RFC 2574: SIMD in C FFI

lang | compiler (typesystem | simd | ffi)

Feature Name: simd_ffi
Start Date: 2018-10-12
RFC PR: rust-lang/rfcs#2574
Rust Issue: rust-lang/rust#63068

Summary

This RFC allows using SIMD types in C FFI.

Motivation

The architecture-specific SIMD types provided in core::arch cannot currently be used in C FFI. That is, Rust programs cannot interface with C libraries that use these in their APIs.

One notable example would be calling into vectorized libm implementations like sleef, libmvec, or Intel's SVML. The packed_simd crate relies on C FFI with these fundamental libraries to offer competitive performance.
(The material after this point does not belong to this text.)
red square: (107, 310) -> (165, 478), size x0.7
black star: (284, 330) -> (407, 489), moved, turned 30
Why is using SIMD vectors in C FFI currently disallowed?

Consider the following example (playground):

extern "C" fn foo(x: __m256);

fn main() {
    unsafe { 
        union U { v: __m256, a: [u64; 4] }
        foo(U { a: [0; 4] }.v);
    }
}

In this example, a 256-bit wide vector type, __m256, is passed to an extern "C" function via C FFI. Is the behavior of passing __m256 to the C function defined?

That depends on both the platform and how the Rust program was compiled!
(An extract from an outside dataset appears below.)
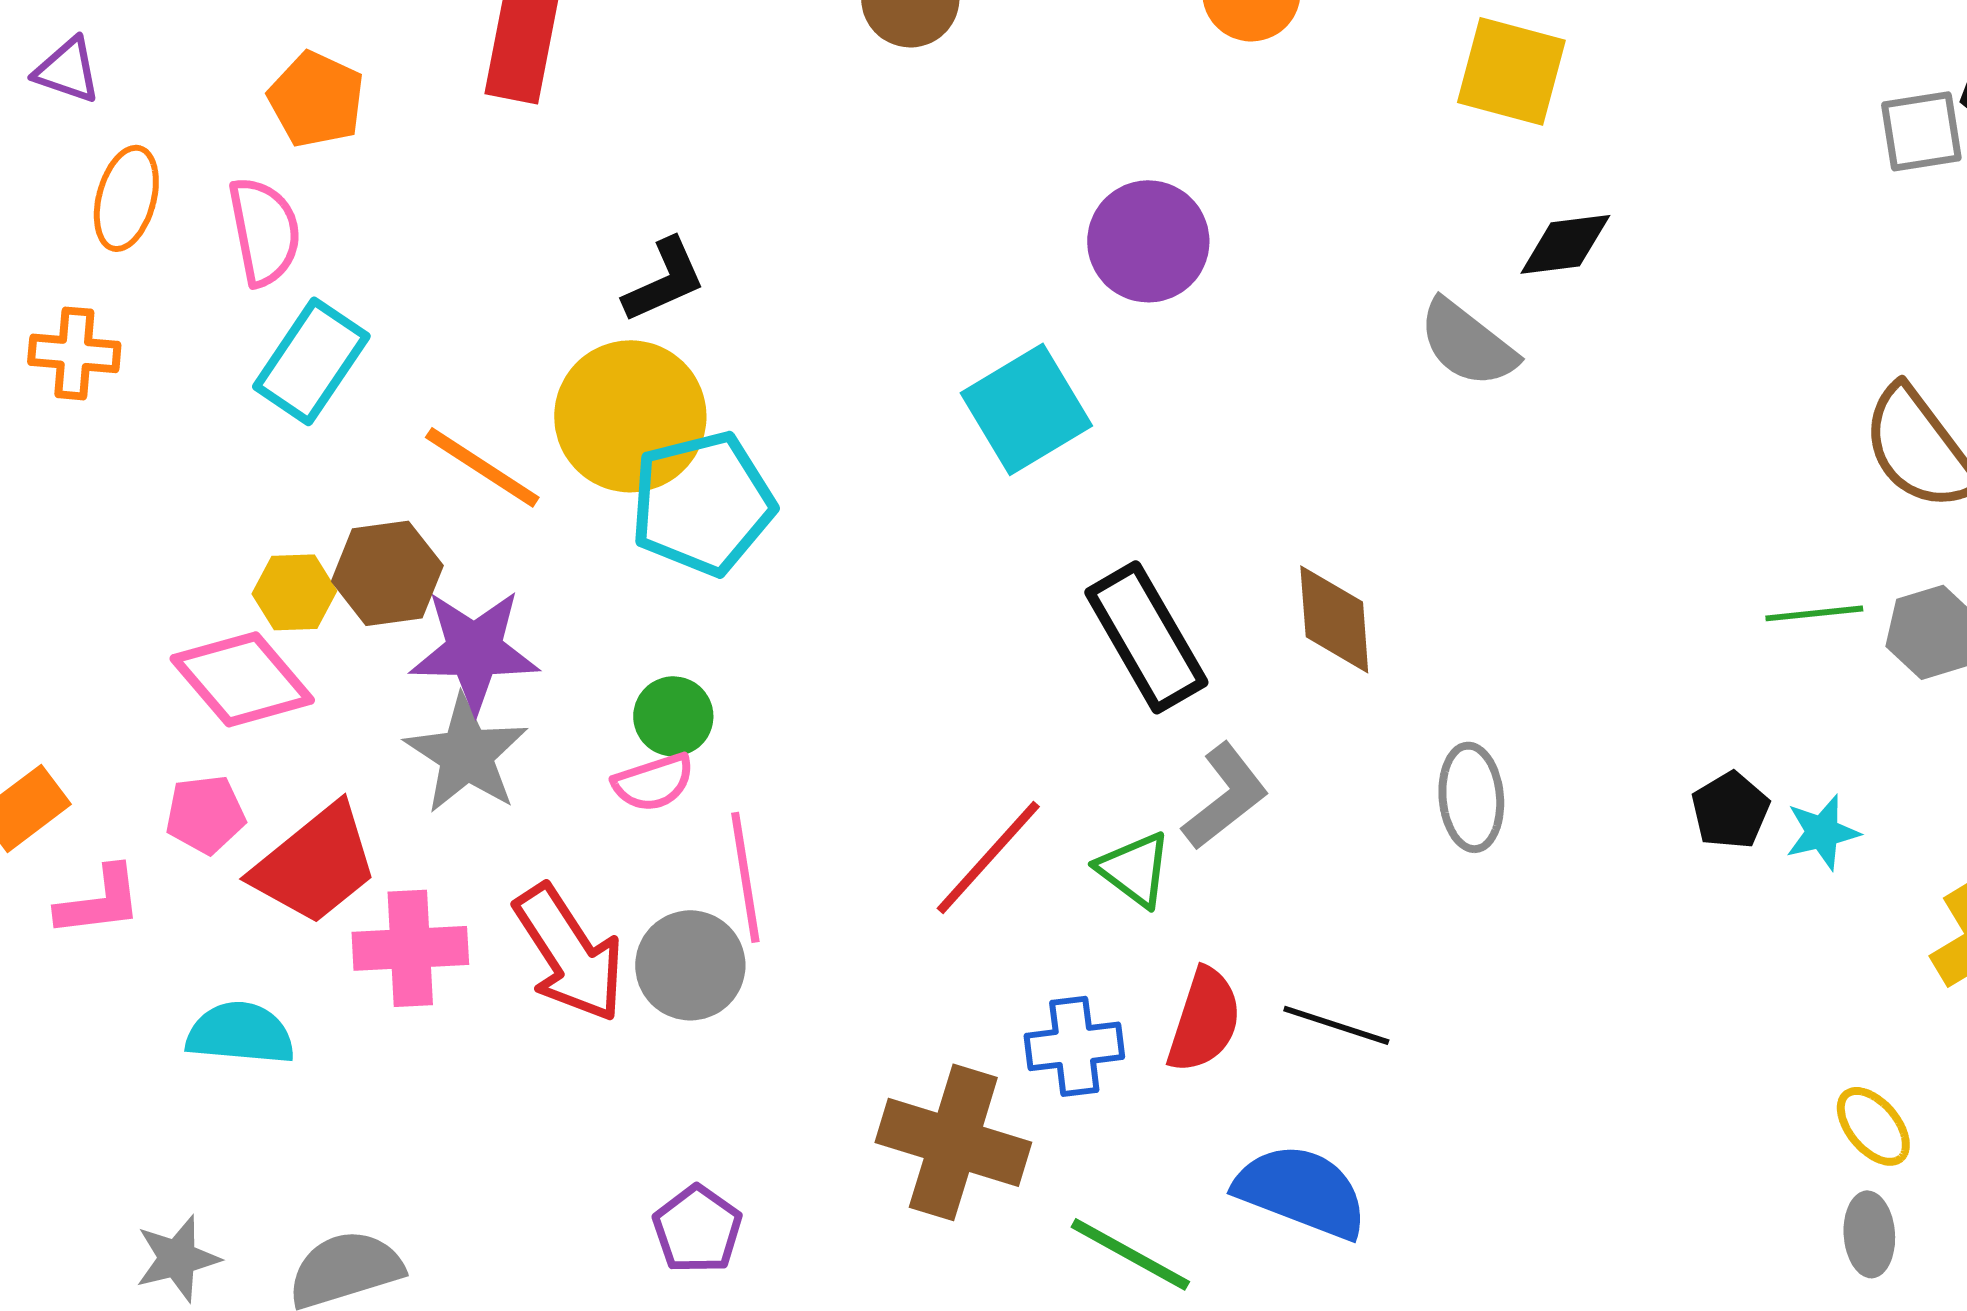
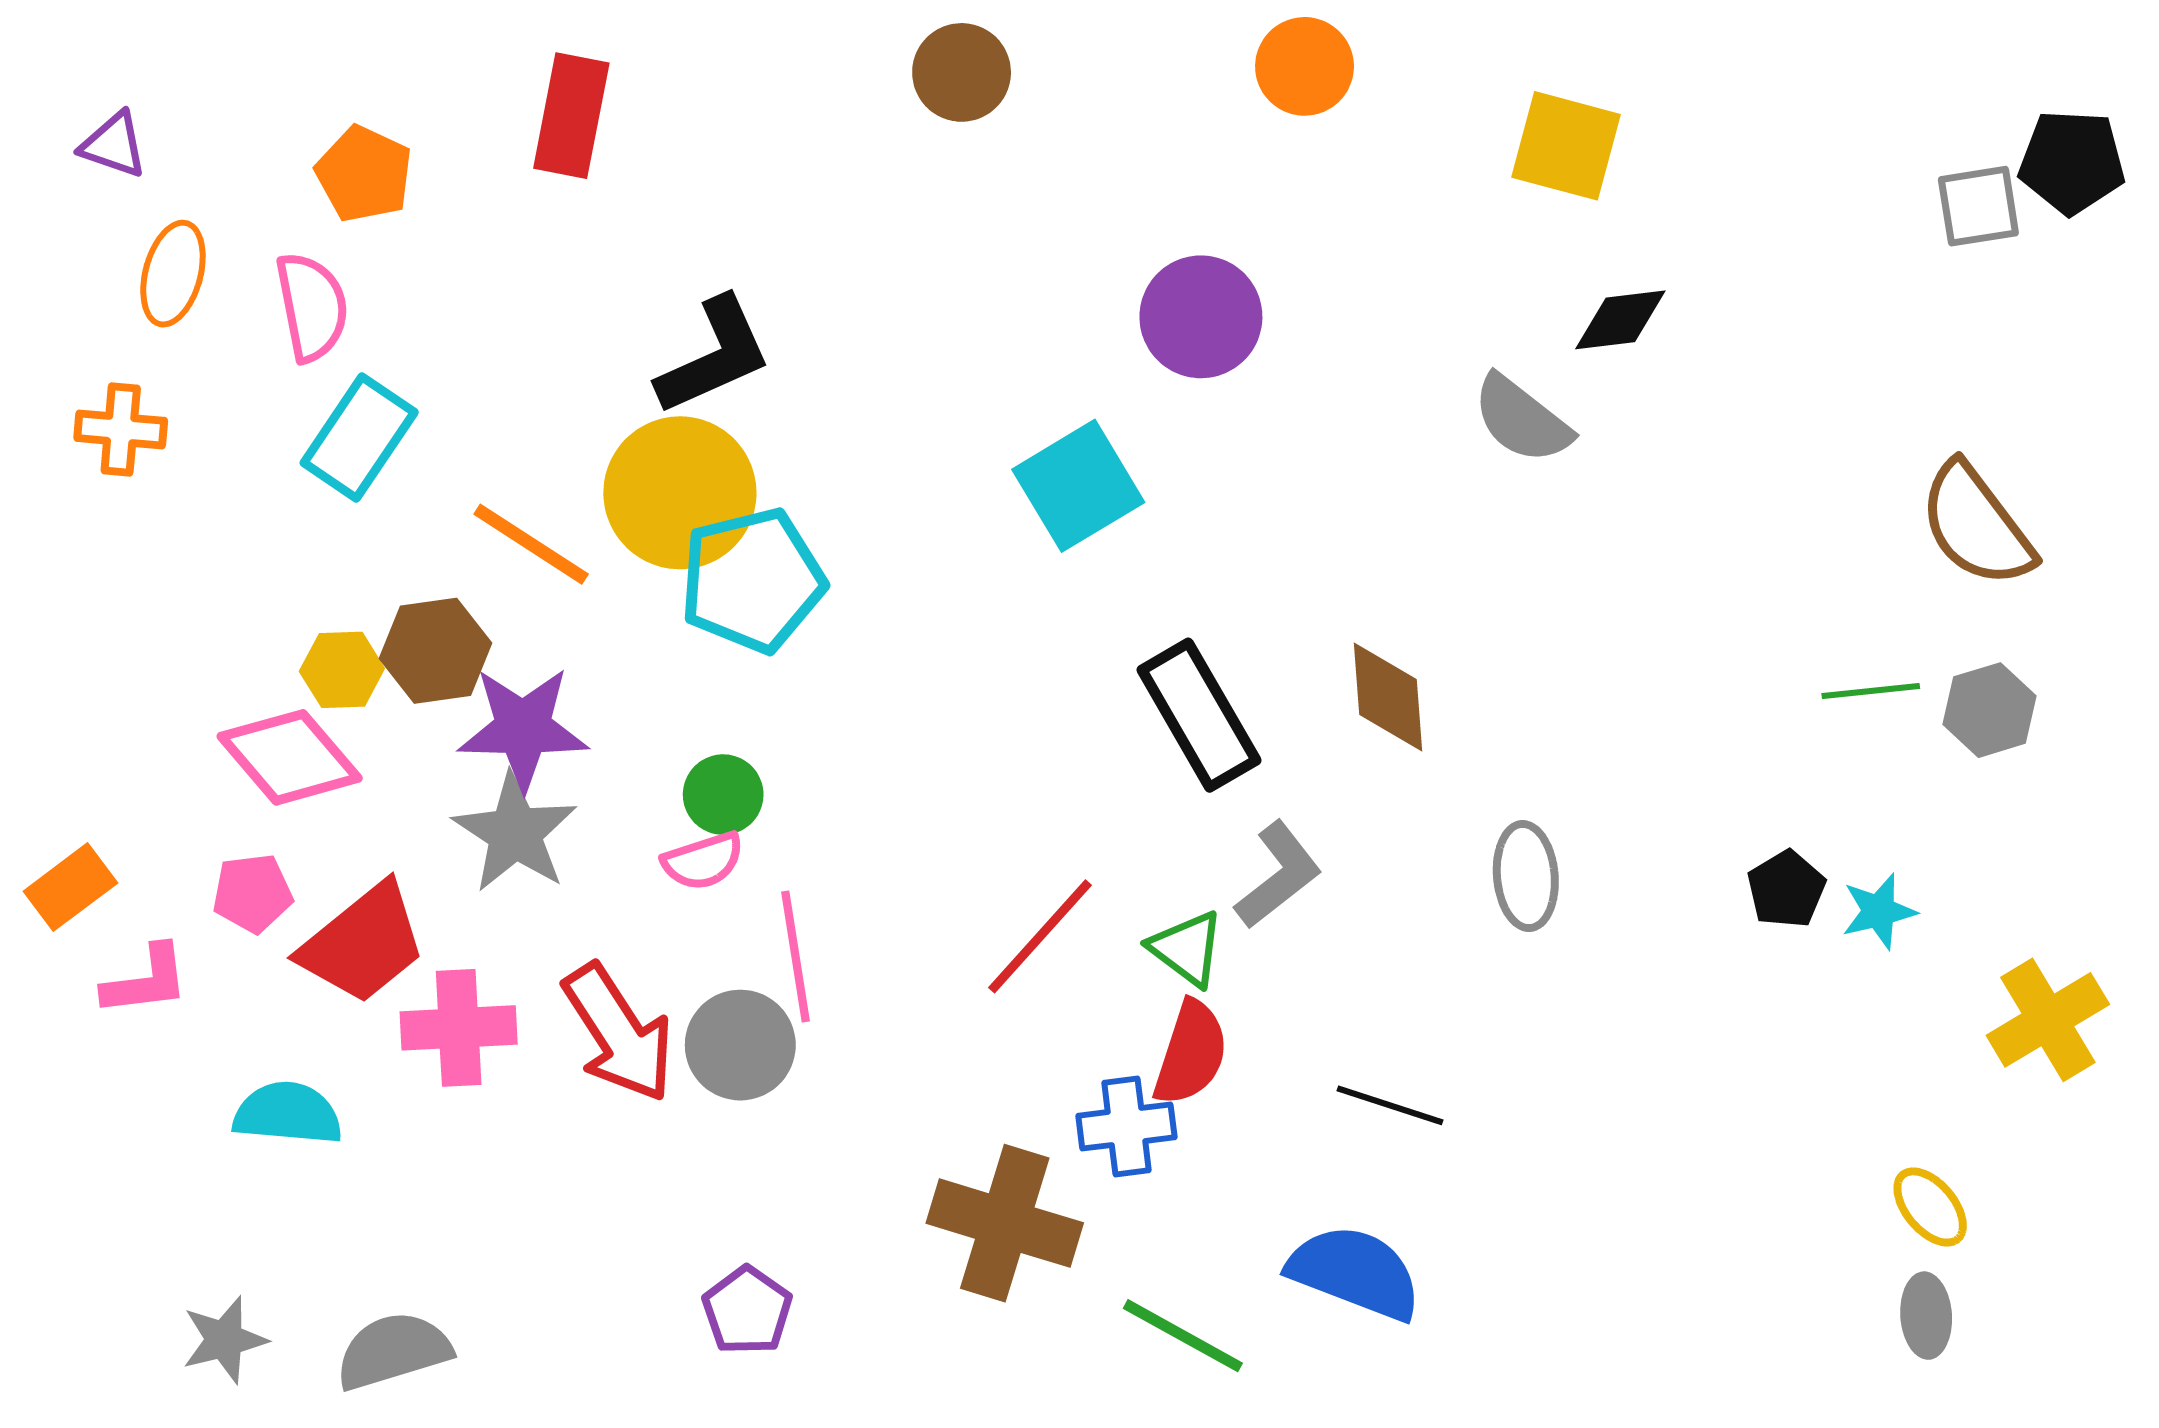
black L-shape: (664, 280) -> (714, 356), size x1.4
red semicircle: (1204, 1020) -> (1191, 1053), moved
First, let's make the platform concrete and assume that it follows the x64 SysV ABI which states:

3.2.1 Registers and the Stack Frame

Intel AVX (Advanced Vector Extensions) provides 16 256-bit wide AVX registers (%ymm0 - %ymm15). The lower 128-bits of %ymm0 - %ymm15 are aliased to the respective 128b-bit SSE registers (%xmm0 - %xmm15). For purposes of parameter passing and function return, %xmmN and %ymmN refer to the same register. Only one of them can be used at the same time.

3.2.3 Parameter Passing

SSE The class consists of types that fit into a vector register.

SSEUP The class consists of types that fit into a vector register and can be passed and returned in the upper bytes of it.

Second, in C, the __m256 type is only available if the current translation unit is being compiled with AVX enabled.

Back to the example: __m256 is a 256-bit wide vector type, that is, wider than 128-bit, but it can be passed through a vector register using the lower and upper 128-bits of a 256-bit wide register, and in C, if __m256 can be used, these registers are always available.

That is, the C ABI requires two things:

that Rust passes __m256 via a 256-bit wide register
that foo has the #[target_feature(enable = "avx")] attribute !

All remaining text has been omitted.